Blaue Blumen
Sie bewegte sich in einer Weise, wie er es früher schon häufig gesehen hatte und jetzt schmerzlich vermisste. Trotz der weiten Kleidung, rauer rupfenartiger Stoff, konnte er jeden ihrer Muskeln erahnen. Er spürte ihre Anspannung bei jedem Schritt den sie tat. Je näher er kam, desto schneller wurde sie. Stärkere Armbewegungen, beschleunigter Atem. Plötzlich hatte er eine Ahnung von früher Vertrautheit, ein altes Gefühl das er nicht mehr kannte, eine neue Empfindung die gut tat, die er in seinen Gedanken nicht einordnen konnte, die er nicht hätte in Worte fassen können.
Die Schritte hinter ihr wurden immer lauter, kamen näher. Sie hatte sich selten gefürchtet, hatte sich bei Geräuschen umgedreht, nie war da Gefahr gewesen, dachte sie. Jetzt hörte sie den Kies unter den Gummisohlen. Kleine spitze Töne in einer harten Abfolge. Das Tempo passte sich dem ihren an. Sie versuchte nachzusehen wer da sei, sie verfolgte, doch irgendetwas hielt sie davon ab. Immer nur geradeaus; weiter, immer schneller. Sie wusste es wäre besser langsamer zu laufen, nicht die Furcht zu zeigen, die unbegründete Furcht, es war Tag, ihr Ziel war nah und nicht einsam und doch konnte sie nur rennen.

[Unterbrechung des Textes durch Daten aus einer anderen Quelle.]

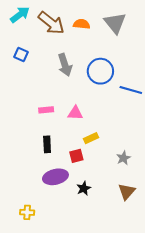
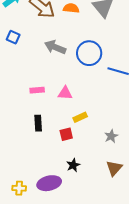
gray arrow: (65, 65) -> (55, 47), turned 130
purple ellipse: (55, 177) -> (49, 183), moved

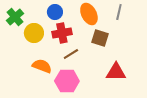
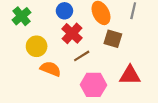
yellow circle: (34, 33) -> (37, 46), moved
red cross: (62, 33) -> (72, 33), turned -36
pink hexagon: (67, 81) -> (93, 85), moved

Er sah, wie sie links abbog. In den kleinen Weg der mitten durch den Park führte. Eigentlich sollte er da nicht gehen, tat es doch, nur immer weiter SIE sehen, die IHR so ähnlich war, ihm vertraut, nur noch perfekter. Er musste wissen ob sie echt sei oder nur aus seinem Kopf herausgeschlüpft war, eine Vorstellung, ein Wunsch.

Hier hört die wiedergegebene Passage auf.